Page 8 - A Man Called Ove
P. 8
Fredrik Backman
“Wah … ini tidak bisa dibilang komputer normal.
Mungkin sebaiknya Anda memilih ….” Asisten itu terdiam,
seakan mencari kata yang bisa dipahami oleh lelaki di
hadapannya. Lalu, dia kembali berdeham dan berkata, “…
laptop?”
Ove menggeleng keras dan mencondongkan tubuh ke
atas gerai dengan sikap mengancam. “Tidak, aku tidak mau
‘laptop’. Aku mau komputer.”
Asisten itu mengangguk sok tahu. “Laptop itu komputer.”

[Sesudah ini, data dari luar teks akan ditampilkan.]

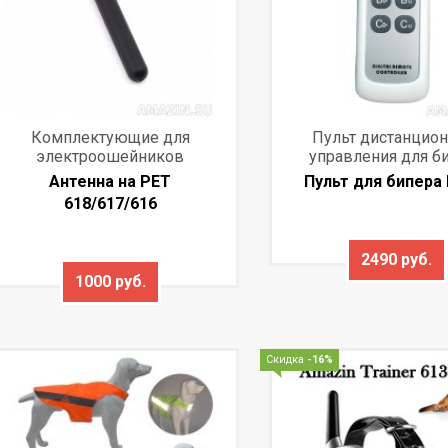
Комплектующие для
Пульт дистанцион
электроошейников
управления для б
Антенна на PET
Пульт для бипера 
618/617/616
2490 руб.
1000 руб.
Скидка
-16%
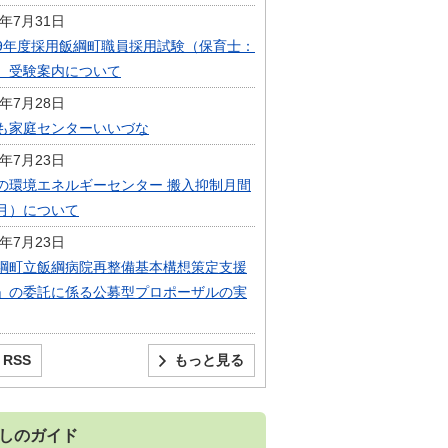
6年7月31日
9年度採用飯綱町職員採用試験（保育士：
）受験案内について
6年7月28日
も家庭センターいいづな
6年7月23日
の環境エネルギーセンター 搬入抑制月間
月）について
6年7月23日
綱町立飯綱病院再整備基本構想策定支援
」の委託に係る公募型プロポーザルの実
RSS
もっと見る
しのガイド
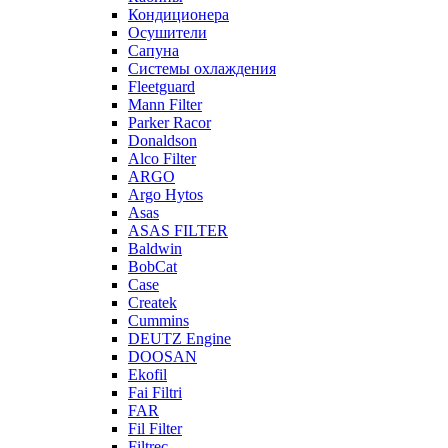
Кондиционера
Осушители
Сапуна
Системы охлаждения
Fleetguard
Mann Filter
Parker Racor
Donaldson
Alco Filter
ARGO
Argo Hytos
Asas
ASAS FILTER
Baldwin
BobCat
Case
Createk
Cummins
DEUTZ Engine
DOOSAN
Ekofil
Fai Filtri
FAR
Fil Filter
Filtrec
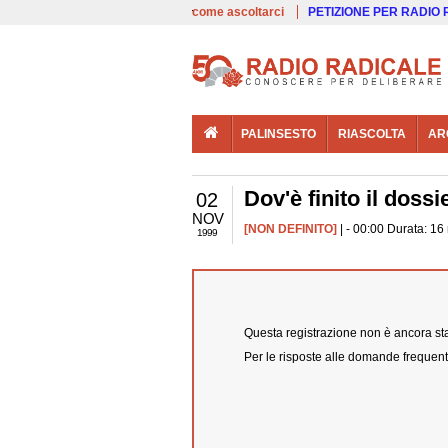
00:00
Live
come ascoltarci
PETIZIONE PER RADIO
PALINSESTO
RIASCOLTA
AR
Dov'è finito il doss
02
NOV
[NON DEFINITO]
| - 00:00 Durata: 16
1999
Questa registrazione non è ancora stat
Per le risposte alle domande frequent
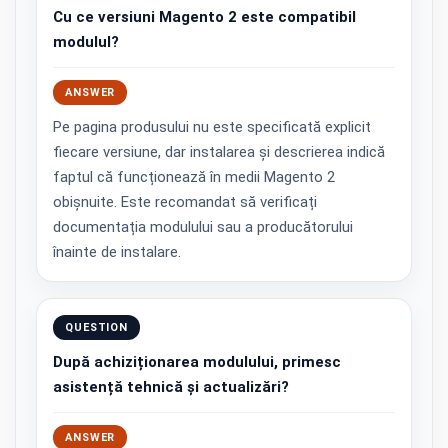
Cu ce versiuni Magento 2 este compatibil
modulul?
ANSWER
Pe pagina produsului nu este specificată explicit
fiecare versiune, dar instalarea și descrierea indică
faptul că funcționează în medii Magento 2
obișnuite. Este recomandat să verificați
documentația modulului sau a producătorului
înainte de instalare.
QUESTION
După achiziționarea modulului, primesc
asistență tehnică și actualizări?
ANSWER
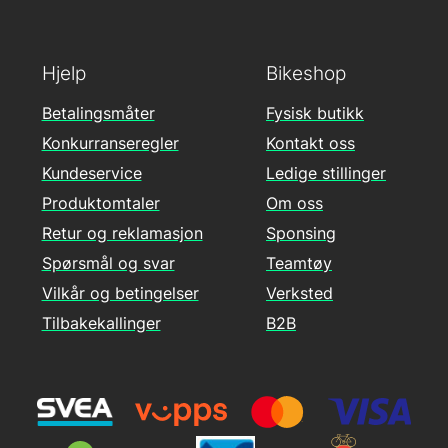
Hjelp
Bikeshop
Betalingsmåter
Fysisk butikk
Konkurranseregler
Kontakt oss
Kundeservice
Ledige stillinger
Produktomtaler
Om oss
Retur og reklamasjon
Sponsing
Spørsmål og svar
Teamtøy
Vilkår og betingelser
Verksted
Tilbakekallinger
B2B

Dengan tersinggung, Ove memelototinya dan
menghunjamkan telunjuk ke gerai.
“Kau pikir aku tidak tahu, ya!”
Hening lagi, seakan dua jago tembak mendadak menyadari
bahwa mereka lupa membawa pistol. Ove memandang kotak
itu untuk waktu yang lama, seakan menunggu munculnya
pengakuan dari sana.
“Dari mana keyboard-nya ditarik keluar?” gumamnya
pada akhirnya.
Asisten penjualan menggosok-gosokkan telapak tangan
ke pinggir gerai dan memindahkan bobot tubuhnya dengan
gelisah dari satu kaki ke kaki lain, seperti yang sering dilakukan
oleh anak-anak muda yang bekerja di toko eceran, ketika mulai
menyadari ada sesuatu yang akan menghabiskan jauh lebih
banyak waktu daripada yang semula mereka harapkan.
“Wah, sesungguhnya ini tidak pakai keyboard.”
Ove menggerak-gerakkan alis. “Ah, tentu saja,” cetusnya.
“Karena kau harus membelinya sebagai ‘ekstra’, kan?”